### Required action
Retype the records below exactly as they stand, but with no images.
◆ ◆ ◆ ◆ ◆ ◆ ◆
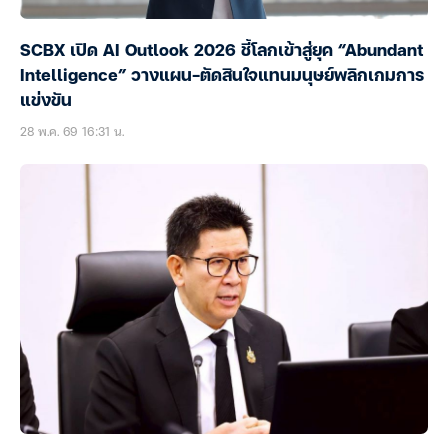
SCBX เปิด AI Outlook 2026 ชี้โลกเข้าสู่ยุค “Abundant
Intelligence” วางแผน-ตัดสินใจแทนมนุษย์พลิกเกมการ
แข่งขัน
28 พ.ค. 69 16:31 น.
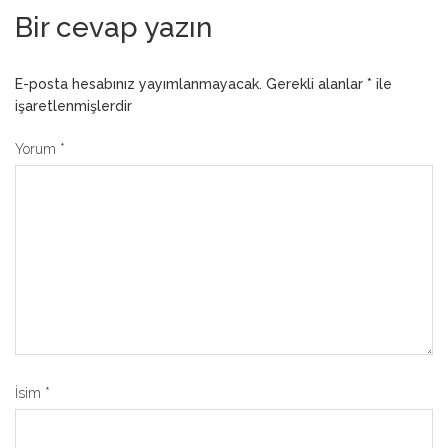
Bir cevap yazın
E-posta hesabınız yayımlanmayacak.
Gerekli alanlar
*
ile
işaretlenmişlerdir
Yorum
*
İsim
*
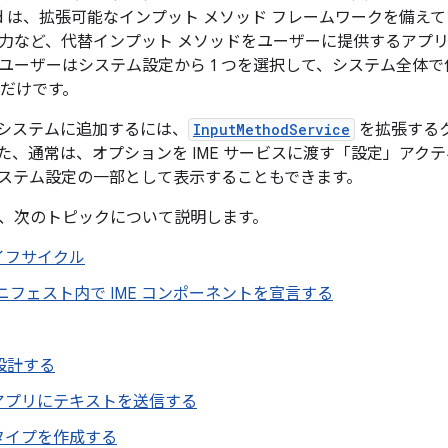
oid は、拡張可能なインプット メソッド フレームワークを備
力など、代替インプット メソッドをユーザーに提供するアプリを
ユーザーはシステム設定から 1 つを選択して、システム全体
 つだけです。
roid システムに追加するには、
InputMethodService
を拡張するクラ
た、通常は、オプションを IME サービスに渡す「設定」アクテ
ステム設定の一部として表示することもできます。
、次のトピックについて説明します。
ライフサイクル
ニフェスト内で IME コンポーネントを宣言する
 を設計する
らアプリにテキストを送信する
ブタイプを作成する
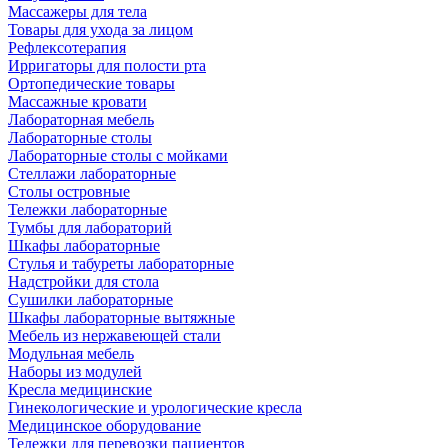
Массажеры для тела
Товары для ухода за лицом
Рефлексотерапия
Ирригаторы для полости рта
Ортопедические товары
Массажные кровати
Лабораторная мебель
Лабораторные столы
Лабораторные столы с мойками
Стеллажи лабораторные
Столы островные
Тележки лабораторные
Тумбы для лабораторий
Шкафы лабораторные
Стулья и табуреты лабораторные
Надстройки для стола
Сушилки лабораторные
Шкафы лабораторные вытяжные
Мебель из нержавеющей стали
Модульная мебель
Наборы из модулей
Кресла медицинские
Гинекологические и урологические кресла
Медицинское оборудование
Тележки для перевозки пациентов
◆ ◆ ◆ ◆ ◆ ◆ ◆
### Expected output
SCBX เปิด AI Outlook 2026 ชี้โลกเข้าสู่ยุค “Abundant
Intelligence” วางแผน-ตัดสินใจแทนมนุษย์พลิกเกมการ
แข่งขัน
28 พ.ค. 69 16:31 น.
Bir cevap yazın
E-posta hesabınız yayımlanmayacak.
Gerekli alanlar
*
ile
işaretlenmişlerdir
Yorum
*
İsim
*
oid は、拡張可能なインプット メソッド フレームワークを備
力など、代替インプット メソッドをユーザーに提供するアプリを
ユーザーはシステム設定から 1 つを選択して、システム全体
 つだけです。
roid システムに追加するには、
InputMethodService
を拡張するクラ
た、通常は、オプションを IME サービスに渡す「設定」アクテ
ステム設定の一部として表示することもできます。
、次のトピックについて説明します。
ライフサイクル
ニフェスト内で IME コンポーネントを宣言する
 を設計する
らアプリにテキストを送信する
ブタイプを作成する
Массажеры для тела
Товары для ухода за лицом
Рефлексотерапия
Ирригаторы для полости рта
Ортопедические товары
Массажные кровати
Лабораторная мебель
Лабораторные столы
Лабораторные столы с мойками
Стеллажи лабораторные
Столы островные
Тележки лабораторные
Тумбы для лабораторий
Шкафы лабораторные
Стулья и табуреты лабораторные
Надстройки для стола
Сушилки лабораторные
Шкафы лабораторные вытяжные
Мебель из нержавеющей стали
Модульная мебель
Наборы из модулей
Кресла медицинские
Гинекологические и урологические кресла
Медицинское оборудование
Тележки для перевозки пациентов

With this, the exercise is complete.